### What to do
From the entries below, copy every line where the string "Share" appears.
========================
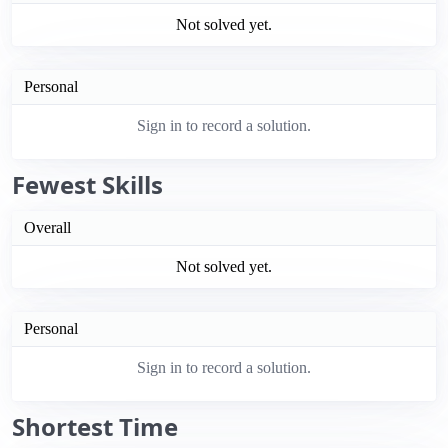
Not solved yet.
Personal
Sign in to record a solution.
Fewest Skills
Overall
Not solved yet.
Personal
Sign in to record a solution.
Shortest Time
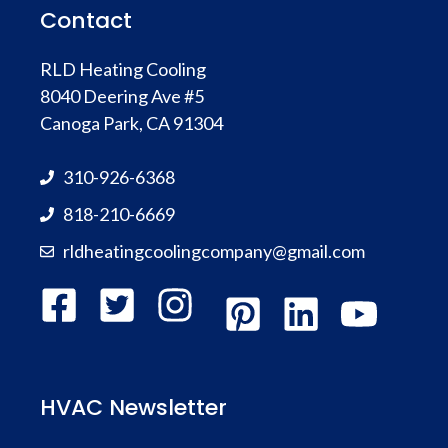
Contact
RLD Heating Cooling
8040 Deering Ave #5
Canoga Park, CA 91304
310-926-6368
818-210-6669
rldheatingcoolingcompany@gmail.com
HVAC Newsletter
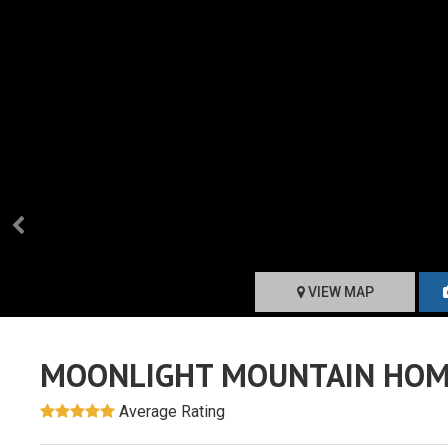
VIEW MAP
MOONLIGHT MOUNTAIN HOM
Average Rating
========================
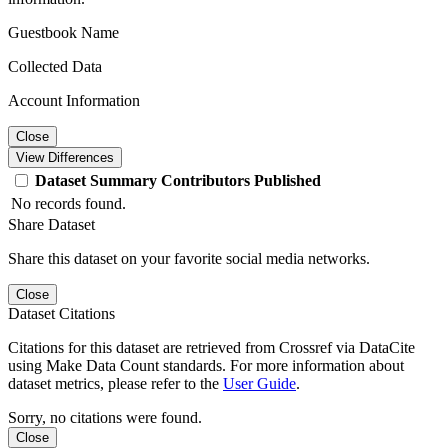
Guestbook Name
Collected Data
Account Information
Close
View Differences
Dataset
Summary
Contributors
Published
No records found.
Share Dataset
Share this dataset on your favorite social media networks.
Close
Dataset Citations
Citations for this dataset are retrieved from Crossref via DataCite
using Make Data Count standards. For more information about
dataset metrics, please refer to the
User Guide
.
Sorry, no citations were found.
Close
========================
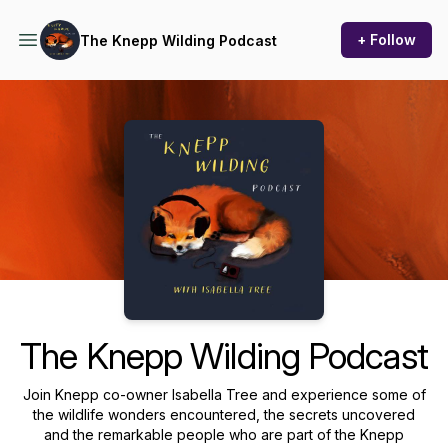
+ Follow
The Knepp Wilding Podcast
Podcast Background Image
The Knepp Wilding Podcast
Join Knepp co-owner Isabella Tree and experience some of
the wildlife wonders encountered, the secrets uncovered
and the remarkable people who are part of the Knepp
========================
### Result of this task
Share Dataset
Share this dataset on your favorite social media networks.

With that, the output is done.